* AIM OF THE EXERCISE *
What lines in the records below include the word "decisions"? Return each one.
BEGIN RECORDS PROVIDED
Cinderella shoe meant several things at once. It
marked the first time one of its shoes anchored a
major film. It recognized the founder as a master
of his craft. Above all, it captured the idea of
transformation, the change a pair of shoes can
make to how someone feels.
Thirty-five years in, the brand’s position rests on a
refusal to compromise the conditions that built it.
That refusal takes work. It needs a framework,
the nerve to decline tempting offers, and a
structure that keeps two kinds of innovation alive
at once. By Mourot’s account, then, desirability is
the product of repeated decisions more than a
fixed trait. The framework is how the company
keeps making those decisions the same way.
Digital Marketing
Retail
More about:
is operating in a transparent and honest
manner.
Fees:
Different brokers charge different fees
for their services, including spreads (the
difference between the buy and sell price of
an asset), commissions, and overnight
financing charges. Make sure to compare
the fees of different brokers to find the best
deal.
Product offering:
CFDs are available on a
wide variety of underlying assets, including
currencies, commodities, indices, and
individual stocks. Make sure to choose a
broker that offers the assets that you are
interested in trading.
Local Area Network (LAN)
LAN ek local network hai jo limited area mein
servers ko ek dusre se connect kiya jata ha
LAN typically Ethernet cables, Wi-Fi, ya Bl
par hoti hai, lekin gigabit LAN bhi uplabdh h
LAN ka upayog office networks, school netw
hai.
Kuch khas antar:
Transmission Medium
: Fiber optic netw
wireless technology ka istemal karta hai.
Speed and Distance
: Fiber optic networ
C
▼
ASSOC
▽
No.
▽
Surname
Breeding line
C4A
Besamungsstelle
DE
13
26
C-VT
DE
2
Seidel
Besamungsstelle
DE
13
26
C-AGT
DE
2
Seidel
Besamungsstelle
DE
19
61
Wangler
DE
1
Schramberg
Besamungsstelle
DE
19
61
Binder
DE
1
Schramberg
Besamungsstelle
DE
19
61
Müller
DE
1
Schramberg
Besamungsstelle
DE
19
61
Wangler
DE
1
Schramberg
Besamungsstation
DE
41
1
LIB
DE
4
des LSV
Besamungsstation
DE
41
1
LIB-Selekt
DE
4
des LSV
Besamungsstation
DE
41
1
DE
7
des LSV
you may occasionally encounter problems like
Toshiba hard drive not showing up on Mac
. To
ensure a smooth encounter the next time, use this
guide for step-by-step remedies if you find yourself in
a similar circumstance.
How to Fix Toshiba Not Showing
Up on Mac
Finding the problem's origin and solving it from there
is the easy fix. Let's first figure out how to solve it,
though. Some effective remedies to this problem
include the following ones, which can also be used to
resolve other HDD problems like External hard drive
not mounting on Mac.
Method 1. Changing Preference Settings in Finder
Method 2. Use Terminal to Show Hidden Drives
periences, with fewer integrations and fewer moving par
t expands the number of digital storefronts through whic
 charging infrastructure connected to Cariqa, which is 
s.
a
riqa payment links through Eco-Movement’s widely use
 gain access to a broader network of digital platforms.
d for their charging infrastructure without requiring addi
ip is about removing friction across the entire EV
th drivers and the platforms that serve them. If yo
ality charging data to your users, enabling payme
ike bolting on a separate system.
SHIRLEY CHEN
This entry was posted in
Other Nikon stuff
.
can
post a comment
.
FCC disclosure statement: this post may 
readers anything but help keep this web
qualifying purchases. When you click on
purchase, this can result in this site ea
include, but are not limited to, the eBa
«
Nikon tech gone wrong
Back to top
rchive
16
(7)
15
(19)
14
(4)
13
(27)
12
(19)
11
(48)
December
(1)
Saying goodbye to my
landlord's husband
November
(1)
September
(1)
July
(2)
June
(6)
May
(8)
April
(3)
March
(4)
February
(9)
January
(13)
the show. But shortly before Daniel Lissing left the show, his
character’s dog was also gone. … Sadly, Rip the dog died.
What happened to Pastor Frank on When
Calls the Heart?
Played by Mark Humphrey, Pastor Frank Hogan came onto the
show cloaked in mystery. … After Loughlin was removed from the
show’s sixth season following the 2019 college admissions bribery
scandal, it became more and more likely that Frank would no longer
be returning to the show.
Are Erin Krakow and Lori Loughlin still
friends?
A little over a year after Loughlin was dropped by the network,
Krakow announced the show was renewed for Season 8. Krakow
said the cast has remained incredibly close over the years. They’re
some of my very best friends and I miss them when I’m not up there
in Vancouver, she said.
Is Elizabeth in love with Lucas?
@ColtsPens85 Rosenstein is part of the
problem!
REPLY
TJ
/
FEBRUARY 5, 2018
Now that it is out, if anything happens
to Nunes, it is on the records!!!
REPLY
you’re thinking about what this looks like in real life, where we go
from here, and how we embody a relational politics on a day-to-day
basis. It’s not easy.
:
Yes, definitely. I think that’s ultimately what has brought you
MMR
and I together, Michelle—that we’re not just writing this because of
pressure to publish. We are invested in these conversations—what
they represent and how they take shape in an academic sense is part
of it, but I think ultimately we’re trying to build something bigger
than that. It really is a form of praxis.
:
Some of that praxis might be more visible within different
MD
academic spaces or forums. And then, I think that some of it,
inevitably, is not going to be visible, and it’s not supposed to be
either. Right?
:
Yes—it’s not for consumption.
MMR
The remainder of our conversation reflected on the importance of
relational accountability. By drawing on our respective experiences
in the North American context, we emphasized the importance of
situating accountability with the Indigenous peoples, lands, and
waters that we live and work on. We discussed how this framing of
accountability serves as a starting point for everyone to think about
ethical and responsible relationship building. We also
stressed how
END RECORDS PROVIDED
* TASK ANSWER *
the product of repeated decisions more than a
keeps making those decisions the same way.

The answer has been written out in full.